Write out, word for word, the part of the listing below that opens with the line containing "a haine de la" and closes with the line containing "плагінів перекладу WordPress", keeping both of those lines and adding no others.

%%

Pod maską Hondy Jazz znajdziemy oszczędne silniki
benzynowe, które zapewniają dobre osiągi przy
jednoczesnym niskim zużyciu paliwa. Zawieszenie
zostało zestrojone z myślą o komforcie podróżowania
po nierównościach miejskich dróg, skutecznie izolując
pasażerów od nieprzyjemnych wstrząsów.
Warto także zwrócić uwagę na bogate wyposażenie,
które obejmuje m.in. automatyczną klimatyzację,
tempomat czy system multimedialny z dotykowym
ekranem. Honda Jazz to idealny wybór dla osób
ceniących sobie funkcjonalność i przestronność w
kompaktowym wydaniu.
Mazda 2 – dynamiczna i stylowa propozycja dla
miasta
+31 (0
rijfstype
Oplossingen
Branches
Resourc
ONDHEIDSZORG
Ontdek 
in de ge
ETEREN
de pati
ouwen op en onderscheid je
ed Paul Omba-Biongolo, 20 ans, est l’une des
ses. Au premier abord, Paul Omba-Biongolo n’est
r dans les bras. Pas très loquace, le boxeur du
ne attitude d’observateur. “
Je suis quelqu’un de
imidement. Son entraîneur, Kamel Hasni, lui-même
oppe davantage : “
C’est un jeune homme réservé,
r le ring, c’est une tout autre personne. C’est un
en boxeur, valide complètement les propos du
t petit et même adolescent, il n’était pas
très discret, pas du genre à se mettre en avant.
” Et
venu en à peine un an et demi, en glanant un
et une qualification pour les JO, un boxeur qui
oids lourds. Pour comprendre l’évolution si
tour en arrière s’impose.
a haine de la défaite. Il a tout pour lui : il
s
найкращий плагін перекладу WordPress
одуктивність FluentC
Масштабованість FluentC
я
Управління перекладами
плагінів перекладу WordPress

%%
%%

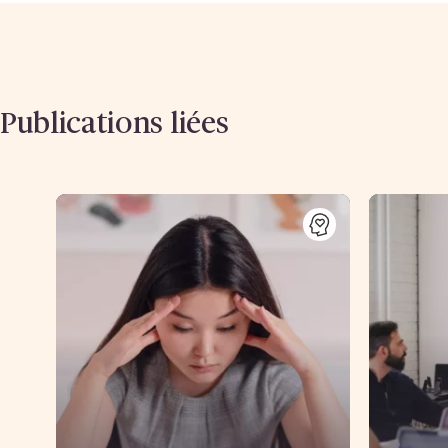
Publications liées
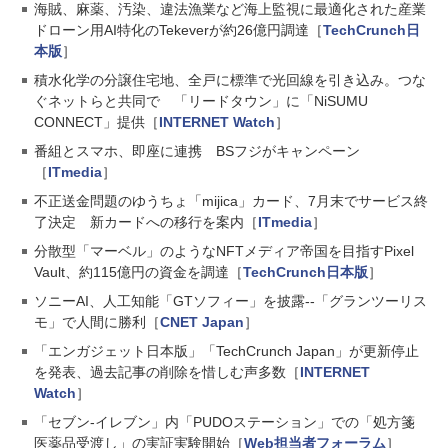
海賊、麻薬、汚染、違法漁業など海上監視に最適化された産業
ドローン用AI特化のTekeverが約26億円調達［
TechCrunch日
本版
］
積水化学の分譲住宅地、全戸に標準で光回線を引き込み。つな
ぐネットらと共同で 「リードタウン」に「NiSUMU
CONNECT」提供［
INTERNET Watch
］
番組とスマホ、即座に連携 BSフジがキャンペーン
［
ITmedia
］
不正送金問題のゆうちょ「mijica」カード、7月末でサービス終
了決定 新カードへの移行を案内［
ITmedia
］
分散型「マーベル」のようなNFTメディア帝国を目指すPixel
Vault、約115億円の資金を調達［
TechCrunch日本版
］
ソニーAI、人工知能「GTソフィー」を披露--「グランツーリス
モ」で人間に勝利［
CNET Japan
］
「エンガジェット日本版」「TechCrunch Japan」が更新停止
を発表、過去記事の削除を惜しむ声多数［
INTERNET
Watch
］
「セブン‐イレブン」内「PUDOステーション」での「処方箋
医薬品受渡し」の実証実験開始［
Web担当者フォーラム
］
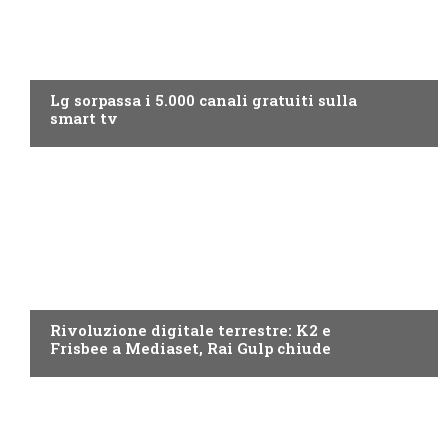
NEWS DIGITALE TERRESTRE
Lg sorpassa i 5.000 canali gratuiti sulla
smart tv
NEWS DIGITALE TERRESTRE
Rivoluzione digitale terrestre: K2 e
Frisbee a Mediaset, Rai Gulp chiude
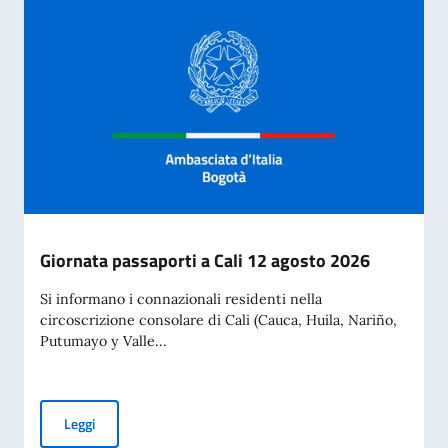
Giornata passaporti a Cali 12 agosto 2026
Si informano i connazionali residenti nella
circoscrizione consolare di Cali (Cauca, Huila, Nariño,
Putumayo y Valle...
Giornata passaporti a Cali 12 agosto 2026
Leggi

%%

Response for this exercise:
a haine de la défaite. Il a tout pour lui : il
s
найкращий плагін перекладу WordPress
одуктивність FluentC
Масштабованість FluentC
я
Управління перекладами
плагінів перекладу WordPress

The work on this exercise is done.